That context is one of a Cuba that has accumulated six decades of economic failure, an exodus of more than one million people since 2021, blackouts lasting up to twenty hours a day, and inflation that has devastated the savings of entire generations, while the regime controls the military, the judiciary, the media, and access to the internet. The 2019 Constitution also codified the explicit prohibition of any political party other than the Communist Party.
Vega-Montoto analyzes the reaction of the state television program Con Filo —that publicly mocked Calzadilla after the announcement of the PLOC— not as panic but as calculation: “Fragmentation is not their nightmare. It is their strategy.”
To support his argument, the scholar reviews the major transitions of the 20th century. In Poland, Solidarność was a heterogeneous coalition that postponed programmatic debate until a democratic system capable of addressing it could be established. In Chile, the Concertación brought together Christian democracy and the left to build a common No against Pinochet without agreeing on a national model. In Argentina, the Multipartidaria of 1981 united Peronism and Radicalism under a minimal program for constitutional restoration.

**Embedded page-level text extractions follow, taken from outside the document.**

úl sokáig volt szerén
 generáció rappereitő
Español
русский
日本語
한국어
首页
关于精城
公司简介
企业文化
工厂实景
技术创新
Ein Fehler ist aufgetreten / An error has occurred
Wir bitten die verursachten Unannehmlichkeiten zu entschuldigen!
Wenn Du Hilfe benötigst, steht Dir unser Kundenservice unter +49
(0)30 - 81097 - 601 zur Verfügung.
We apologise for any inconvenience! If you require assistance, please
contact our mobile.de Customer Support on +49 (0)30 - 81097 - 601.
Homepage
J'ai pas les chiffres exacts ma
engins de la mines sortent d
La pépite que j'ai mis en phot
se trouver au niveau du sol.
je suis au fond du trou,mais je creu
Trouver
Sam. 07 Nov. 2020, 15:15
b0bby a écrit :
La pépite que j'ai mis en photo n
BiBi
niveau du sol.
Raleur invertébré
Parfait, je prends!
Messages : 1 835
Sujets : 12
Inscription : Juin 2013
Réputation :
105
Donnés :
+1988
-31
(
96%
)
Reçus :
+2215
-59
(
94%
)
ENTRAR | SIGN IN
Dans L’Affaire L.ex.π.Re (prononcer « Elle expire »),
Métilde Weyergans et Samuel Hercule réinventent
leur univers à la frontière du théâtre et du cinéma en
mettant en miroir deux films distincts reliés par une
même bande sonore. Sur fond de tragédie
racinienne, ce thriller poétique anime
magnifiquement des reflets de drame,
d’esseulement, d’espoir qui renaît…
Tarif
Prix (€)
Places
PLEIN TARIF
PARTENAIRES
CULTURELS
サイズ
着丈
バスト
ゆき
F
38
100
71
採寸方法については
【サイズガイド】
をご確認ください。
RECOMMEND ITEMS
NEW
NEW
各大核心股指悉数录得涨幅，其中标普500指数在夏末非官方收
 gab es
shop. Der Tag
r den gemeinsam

In Spain, opposition parties accepted conditions that none would have freely chosen to make the 1978 Constitution possible.
The argument closest to Cuba, Vega-Montoto points out, does not come from Warsaw or Santiago but from Tampa and Key West: José Martí founded the Cuban Revolutionary Party in 1892 not as an ideological party but as a plural coalition with the sole objective of independence. "Martí understood something that his more doctrinaire contemporaries either did not want or could not understand: that the moment required functional unity, not ideological homogeneity."
Using the analytical framework of Markov chains applied to political transitions, Vega-Montoto argues that the probability of a regime fracture leading to democracy —rather than chaos or authoritarian regression— hinges on the presence of an opposition with sufficient organizational density to fill the power vacuum. This density, he warns, is precisely what is destroyed every time the opposition becomes atomized in projects competing for the same social base.
"The question that they all should ask themselves, and that we as a community should collectively ask ourselves, is not whether we have the right to disagree. It is whether we can afford the luxury of disagreeing now," concludes the essay.